Her continuing obsession with violence does her no good and she is condemned to a life of solitude after the brothers eventually abandon both her and the violent path she continues to embrace:
 
For all the messages that are offered throughout the film, it ends with a simple and somewhat comical solution: returning to the chess playing friends, they toast each other with words that sum up their situation:
"To England, where the situation may be serious but is never hopeless."

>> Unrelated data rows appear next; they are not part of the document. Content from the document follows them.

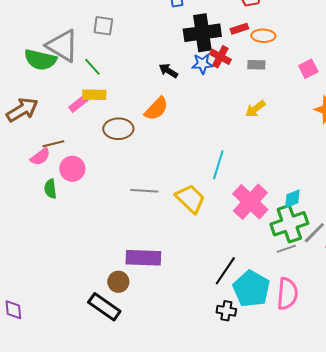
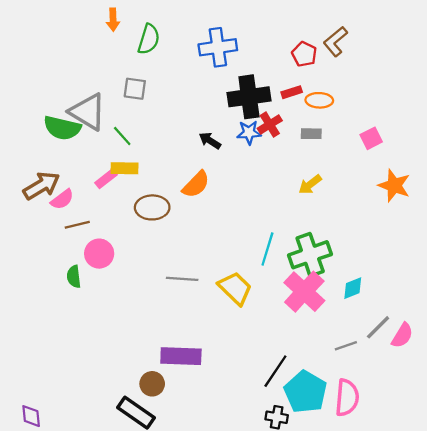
red cross: (220, 57) -> (270, 124), turned 30
pink semicircle: (40, 157) -> (62, 199), moved
green cross: (289, 224) -> (310, 255), moved

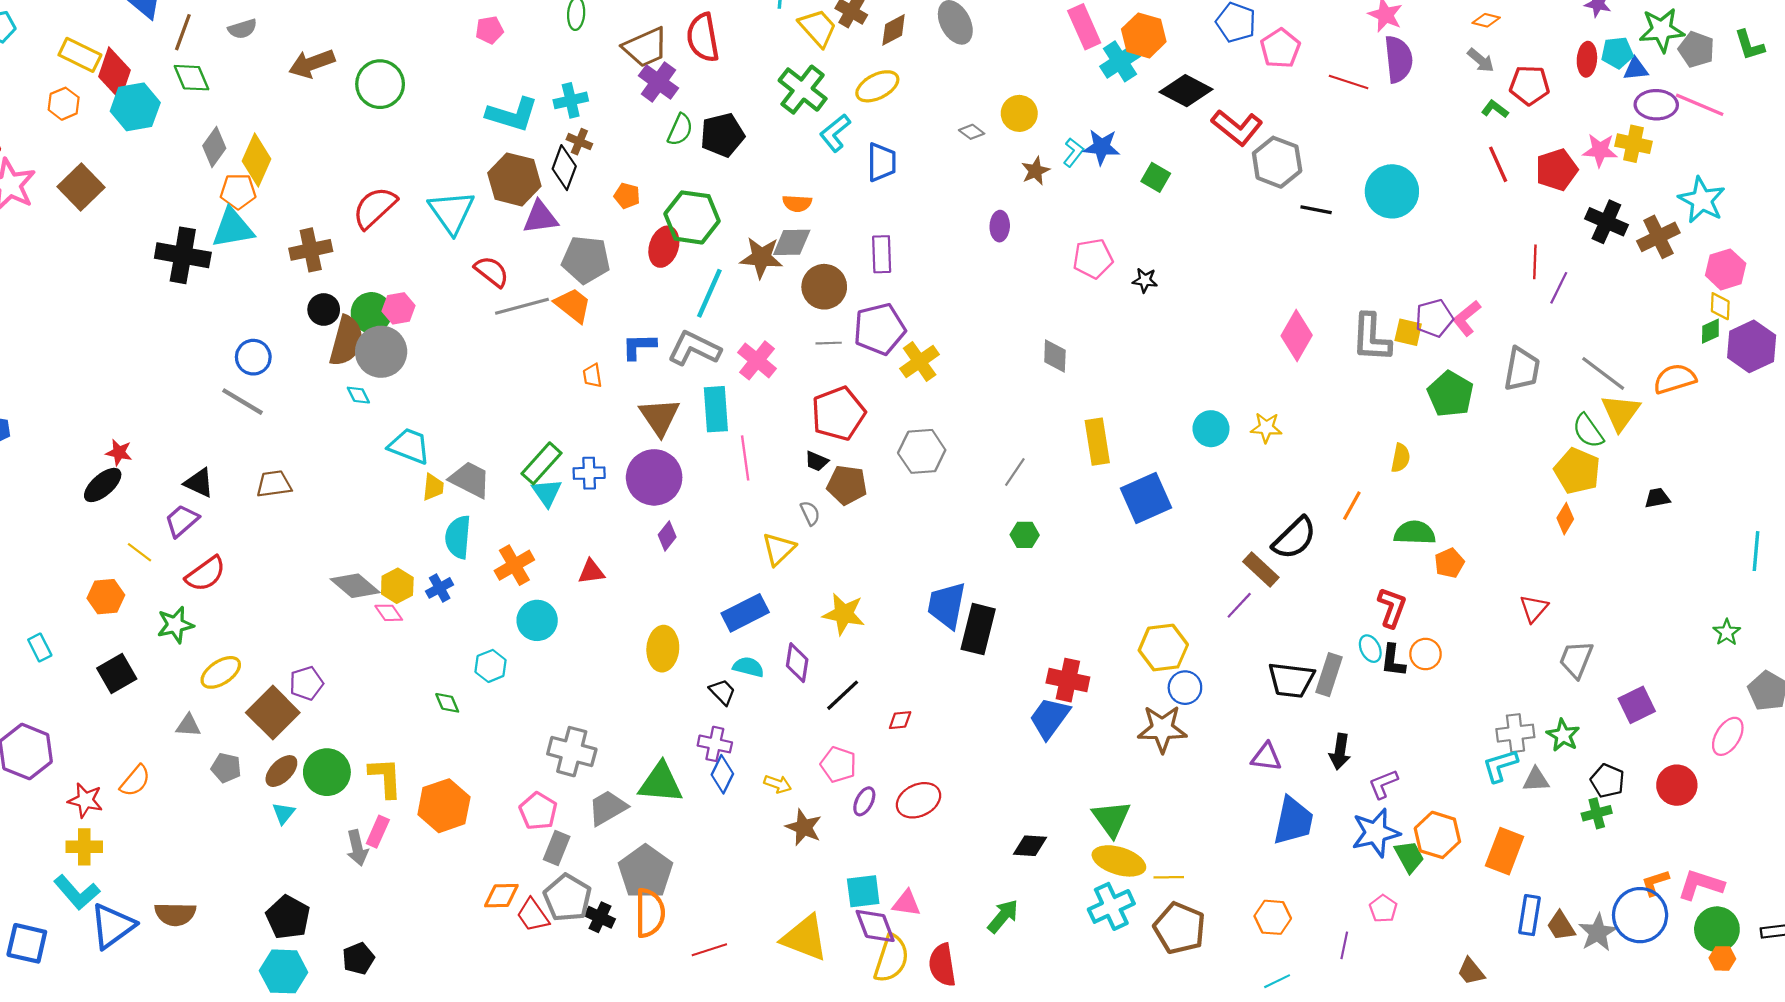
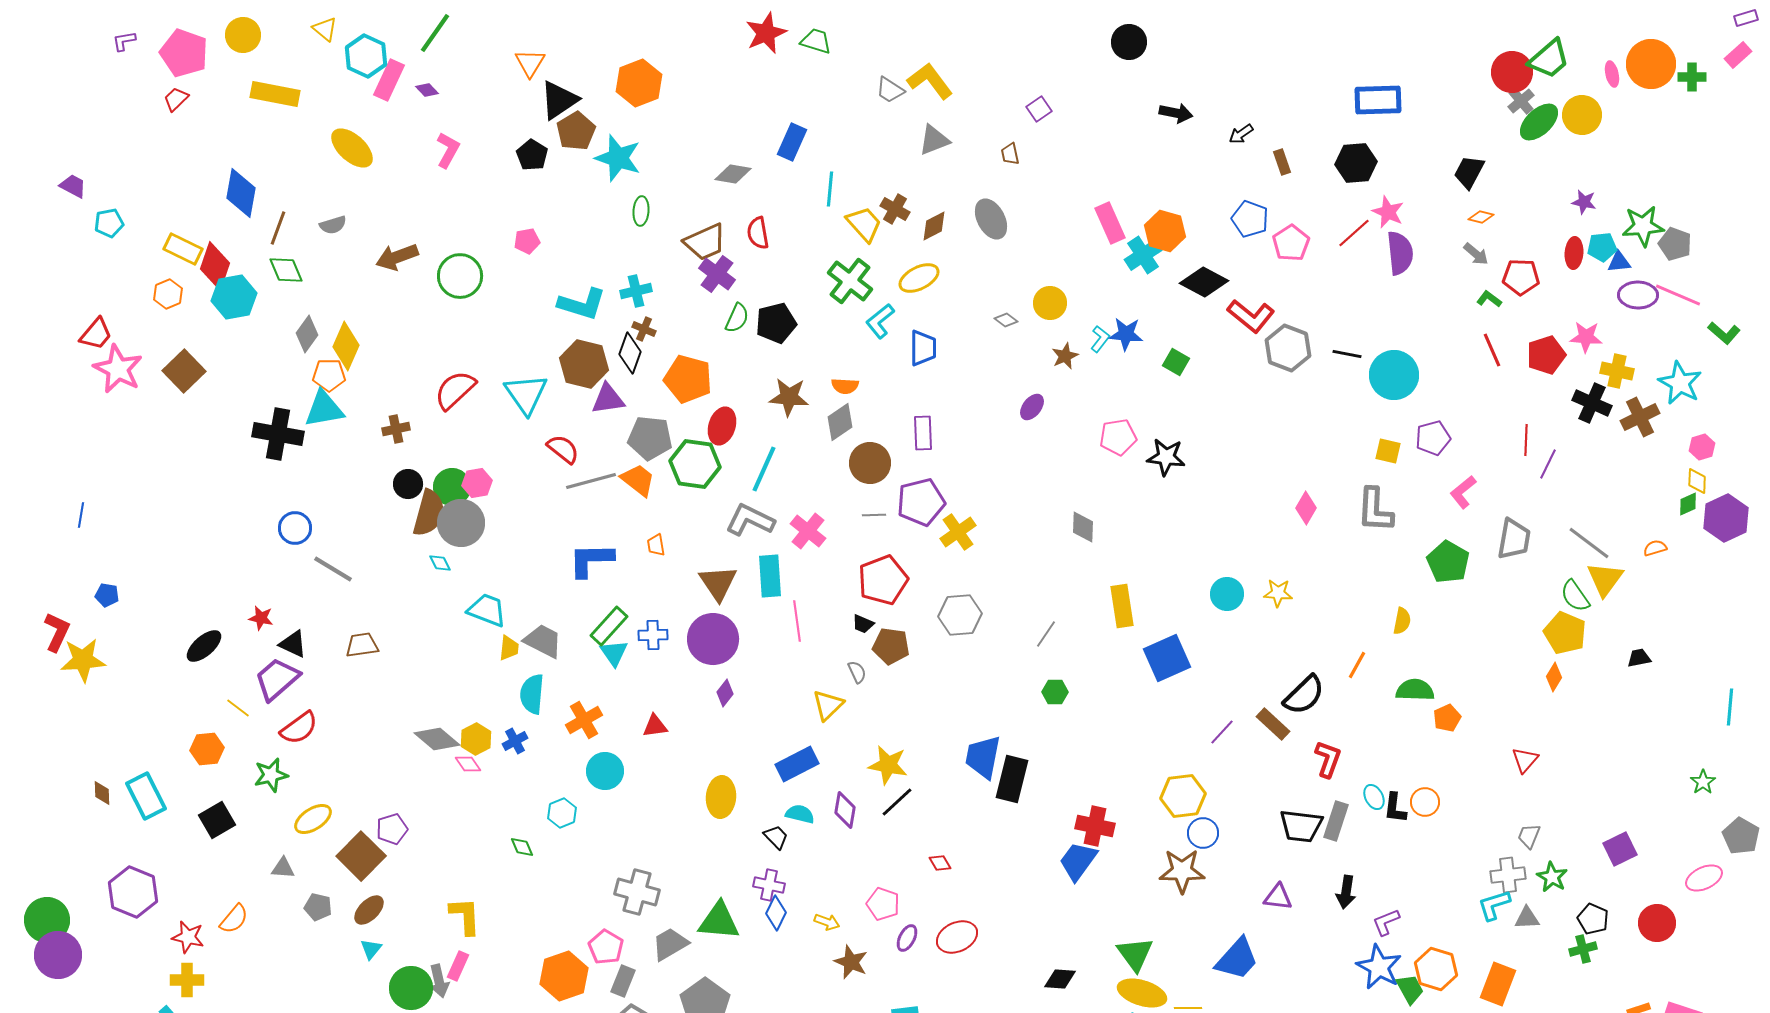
pink pentagon: (489, 30) -> (527, 241), moved
red semicircle: (703, 38) -> (758, 233), size x0.7
green L-shape: (1749, 45) -> (1724, 333), moved, turned -32
red line: (1349, 82) -> (1354, 233), moved, turned -60
yellow cross: (1634, 144) -> (1617, 371), moved
orange pentagon: (627, 196) -> (688, 379), size x2.0
black line: (1316, 210) -> (1347, 354), moved
green hexagon: (692, 217) -> (695, 464), moved
purple ellipse: (1000, 226) -> (1032, 407), turned 36
gray diamond: (792, 242) -> (840, 422), turned -33
brown cross: (311, 250) -> (396, 429), size x0.7
brown star: (761, 257) -> (789, 397), moved
pink hexagon: (1726, 269) -> (1702, 447), size x0.7
black star: (1145, 280) -> (1166, 457), size x1.6
purple pentagon: (1434, 318) -> (1433, 438), moved
yellow square: (1408, 332) -> (1388, 451), moved
pink diamond: (1297, 335) -> (1306, 508), size x0.7
blue L-shape: (639, 346) -> (591, 560), moved, size x1.4
blue circle: (253, 357) -> (295, 528), moved
orange semicircle: (1675, 379) -> (1655, 548), size x0.6
red star: (119, 452) -> (261, 618), moved
purple trapezoid: (182, 521) -> (277, 679), size x1.4
purple line: (1239, 605) -> (1222, 732), moved
red L-shape: (1392, 607) -> (1328, 759), moved
cyan rectangle: (40, 648) -> (146, 796), size x1.8
gray trapezoid: (1576, 659) -> (1529, 836), moved, size x0.7
black line: (843, 695) -> (897, 802), moved
red diamond: (900, 720) -> (940, 863), turned 65
pink ellipse: (1728, 736) -> (1704, 878), turned 33
green circle: (327, 772) -> (411, 988), moved
orange hexagon: (444, 806) -> (564, 976), moved
blue trapezoid: (1293, 821) -> (1237, 959), moved, turned 30
blue star: (1376, 833) -> (1379, 967), turned -30

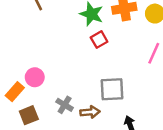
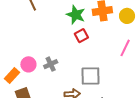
gray cross: (65, 105) -> (51, 64), moved, turned 32

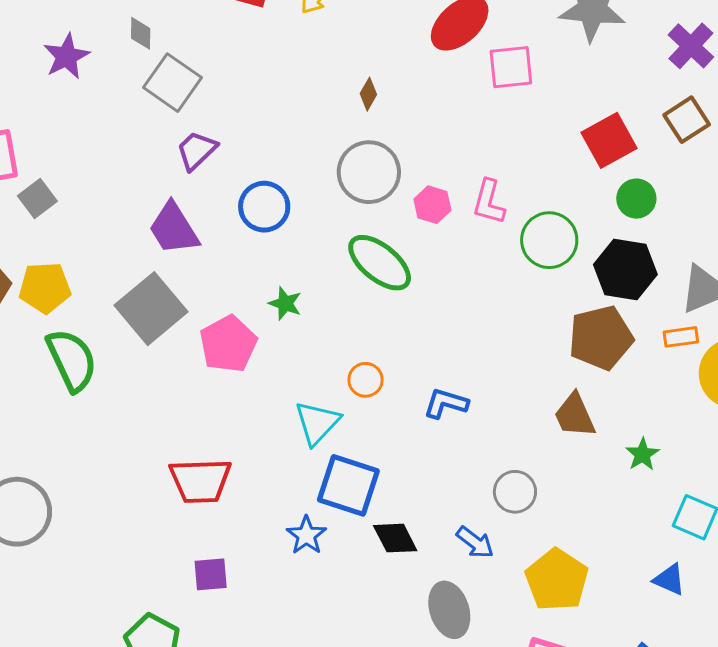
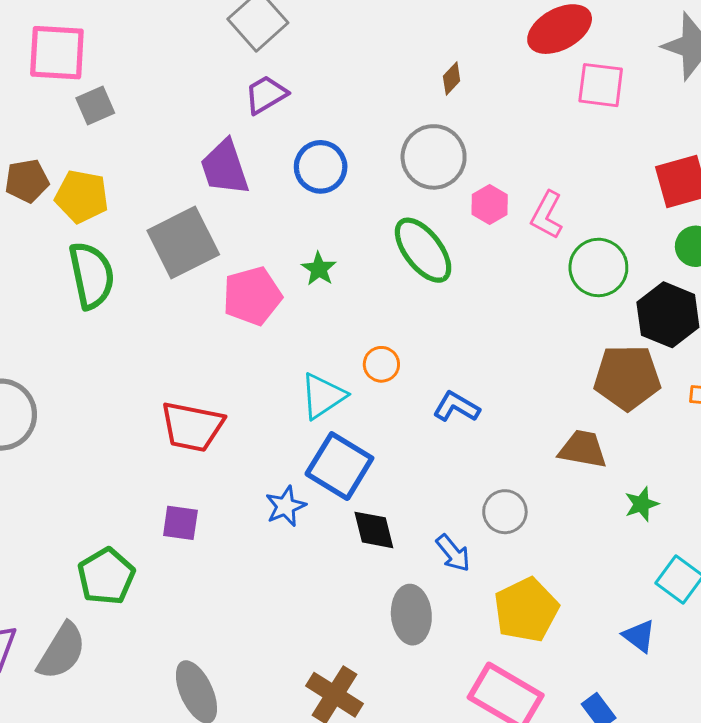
brown trapezoid: (575, 415) -> (583, 449), turned 111

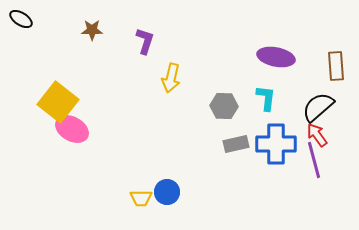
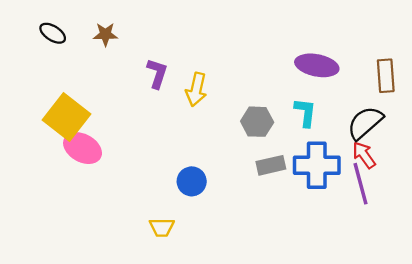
black ellipse: (21, 19) -> (53, 33), moved
purple L-shape: (145, 41) -> (157, 73), moved
blue circle: (167, 192) -> (192, 181), moved

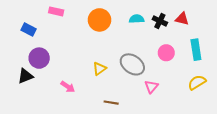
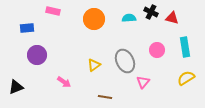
black cross: (160, 21) -> (151, 12), moved
blue rectangle: (29, 29) -> (27, 28), turned -32
gray ellipse: (132, 64) -> (125, 61), turned 30
black triangle: (25, 76) -> (16, 87), moved

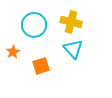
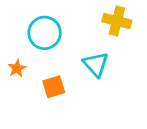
yellow cross: (71, 22) -> (117, 21), moved

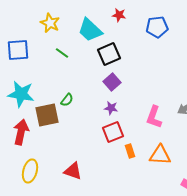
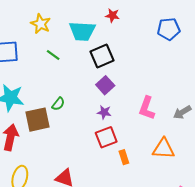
blue pentagon: (157, 27) -> (169, 29), moved
cyan trapezoid: (90, 30) -> (82, 31), turned -40
pink L-shape: (154, 117) -> (147, 108), moved
orange triangle: (160, 155) -> (163, 149), moved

"To Ireland, where the situation is always hopeless, but is never serious."
Wise words!
 
Here's who else appears:
 
Terence Alexander
 
Liam Redmond and Jack MacGowran
 
 
 Robert Beatty:
 
Patrick Doonan:
 
 
 
James Kenney:
 
Eddie Byrne:
 
Michael Golden:
 
And Barbara Mullen as Matt and Terry's mother ...
 
... she isn't the obvious choice to play John Mills's mother having been born in 1914, a full six years after him. She was also only seven years older than her other 'son', Dirk Bogarde.
 
It's worth pointing out that James Kenney (playing Matt and Terry's younger brother) wears the same casual jacket previously worn by Harry Fowler in Dearden and Relph's other 1953 film I Believe in You. You can tell it's the same jacket because of a hole in the left breast:
James Kenney
Harry Fowler in I Believe in You
Whilst John Mills appears to wear the same leather jacket worn by Dirk Bogarde in Hunted (also 1952):
John Mills

John Mills
Dirk Bogarde in Hunted
Ignore lots of what you read about this film since it deserve a viewing. The film is currently available in the 'Screen Icons' John Mills box set:
 
 P.S. Don't watch this film expecting Mills and Bogarde to deliver convincing Irish accents. They both make a dreadful hash of it.